Lo que sé de los vampiros
Novel , 2008
Anagrama
Pages: 552
On April 2, 1767, Martín de Viloalle embarks on a journey whose consequences will shape his entire life. He decides to accompany the Jesuits expelled from Spain by Charles III. This choice takes him to Catholic Rome, the German states, the Kingdom of Denmark, and revolutionary Paris—settings for a succession of tragicomic events.
In those years, he becomes a not-so-honorable member of a marginal, wandering, philosophical, artistic, and swindling society, drifting from court to court to satisfy the appetite, lust, intellect, and above all the boredom of Europe’s eighteenth-century aristocracy. Enlightened minds and adventurers alike, characters who build their identities behind a permanent mask until they reach peculiar insights into the deception of the human condition and the mirage of History. They navigate a world where power is as much a fiction as it is a palpable reality. Corrupt visionaries, perhaps—but visionaries nonetheless—who explored the decadence and intrigues of the nobility of the Ancien Régime and fashioned the appearances of a new age and a new civilization. Our own.

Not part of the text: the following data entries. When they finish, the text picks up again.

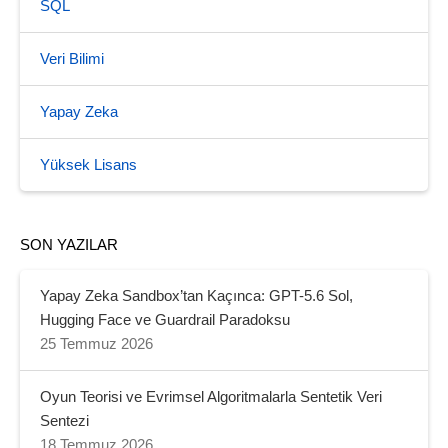
SQL
Veri Bilimi
Yapay Zeka
Yüksek Lisans
SON YAZILAR
Yapay Zeka Sandbox’tan Kaçınca: GPT-5.6 Sol,
Hugging Face ve Guardrail Paradoksu
25 Temmuz 2026
Oyun Teorisi ve Evrimsel Algoritmalarla Sentetik Veri
Sentezi
18 Temmuz 2026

First published in 2008 after winning that year’s Premio Nadal, we now bring back Lo que sé de los vampiros (What I Know About Vampires) by Francisco Casavella, author of the great Barcelona novel El día del Watusi. Casavella invites us to uncover the shadows and contradictions of momentous events and their leading figures: Voltaire, Frederick of Prussia, Mirabeau, and Madame de Pompadour.